Banks seek to repossess nearly 4,500 homes, new figures show
More than 7,000 dwellings targeted by lenders up to 2015, says Courts Service
Some 889 applications for repossession were refused by the courts so far this year. Photograph: Getty Images
Banks have sought to repossess almost 4,500 homes since the start of the year, the latest figures from the Courts Service of Ireland indicate.
These are in addition to the 7,100 dwellings lenders had already moved to repossess by January 1st, 2015.
The figures, covering the first nine months of the year, show lenders lodged 4,440 civil bills for repossession across the State’s 26 circuit courts.
Some 3,638 (82 per cent) of these are for primary homes, 89 (2 per cent) are for buy-to-lets with 713 (16 per cent) for “other” dwellings.
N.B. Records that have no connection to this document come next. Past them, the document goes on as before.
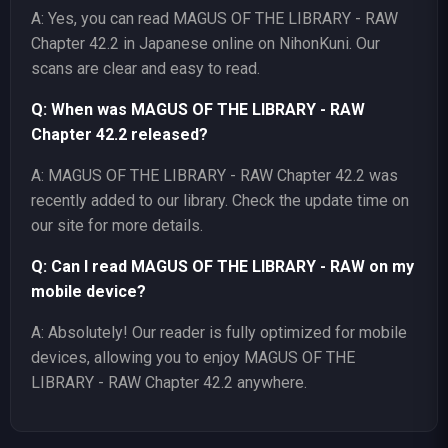
A: Yes, you can read MAGUS OF THE LIBRARY - RAW
Chapter 42.2 in Japanese online on NihonKuni. Our
scans are clear and easy to read.
Q: When was MAGUS OF THE LIBRARY - RAW
Chapter 42.2 released?
A: MAGUS OF THE LIBRARY - RAW Chapter 42.2 was
recently added to our library. Check the update time on
our site for more details.
Q: Can I read MAGUS OF THE LIBRARY - RAW on my
mobile device?
A: Absolutely! Our reader is fully optimized for mobile
devices, allowing you to enjoy MAGUS OF THE
LIBRARY - RAW Chapter 42.2 anywhere.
However, the number of bills lodged is down compared with the same period last year when 6,420 bills were lodged, indicating a possible levelling off in repossession activity by the banks.
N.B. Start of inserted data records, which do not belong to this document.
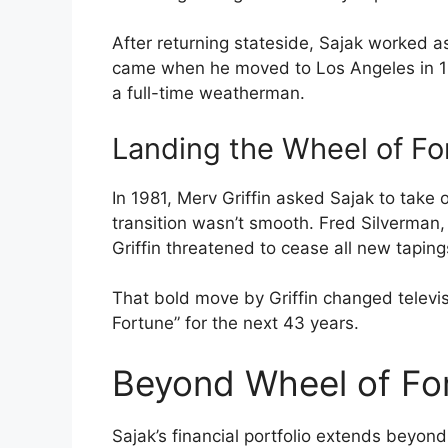
After returning stateside, Sajak worked a
came when he moved to Los Angeles in 1
a full-time weatherman.
Landing the Wheel of Fo
In 1981, Merv Griffin asked Sajak to take
transition wasn’t smooth. Fred Silverman,
Griffin threatened to cease all new taping
That bold move by Griffin changed televis
Fortune” for the next 43 years.
Beyond Wheel of For
Sajak’s financial portfolio extends beyo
The data, released to The Irish Times, also shows 1,088 repossession orders were granted by the courts in the first nine months of the year, almost 70 per cent more than the 644 granted in the same period last year and 350 per cent more than the 240 granted in the period in 2013.
Of the 1,088 orders made, 758 were for primary homes, 131 were for buy-to-lets and 199 were for “other” dwellings.
Large increasesThe highest numbers of repossession orders this year were in Co Cork, where 153 were made between January and September, compared with 38 in the same period last year – a more than 300 per cent increase. Of Cork’s total so far this year, 112 were for primary homes, four for buy-to-lets and 37 for “other” dwellings.
Counties close to Dublin also had large increases, with 78 repossession orders made in Co Wexford, compared with 21 last year. This year, 39 were for primary homes, five for buy-to-lets and 34 for “other”. Co Wicklow, where there were 14 orders last year, saw 41 to the end of September.
Co Meath has had 63 repossession orders this year, compared with 32 to the end of September last year. Co Laois, which also had 63 orders, had just 29 in the same period last year, while Co Louth had 59 orders this year, compared with 21 in the period last year.
Foreclosure clauseHowever, the trend in the capital, which recorded the highest number of repossession orders in the State in recent years, appears to be slowing.
Some 127 repossession orders were granted in Dublin to the end of September – 86 for primary homes, 20 for buy-to-lets and 21 for “others” – compared with a total of 148 in the same period last year.
A spokesman for the Court Service said the statistics did not necessarily refer to actual repossessions.
“It is a matter for the person or company who obtained the order for possession to pursue its execution,” he said. “Also, these cases are not the only circumstances in which a financial institution is foreclosing. The vast majority of mortgages contain a foreclosure clause which becomes operative, without the need for a court order, if there is any failure in payment of instalments.”
Some 889 applications for repossession were refused by the courts so far this year, while other cases may also have been struck out, or withdrawn by the lenders as they come to voluntary arrangements with borrowers.
The highest number of bills for repossession lodged this year were in Dublin (849), followed by Cork (367), Meath (349), Galway (307) and Kildare (244).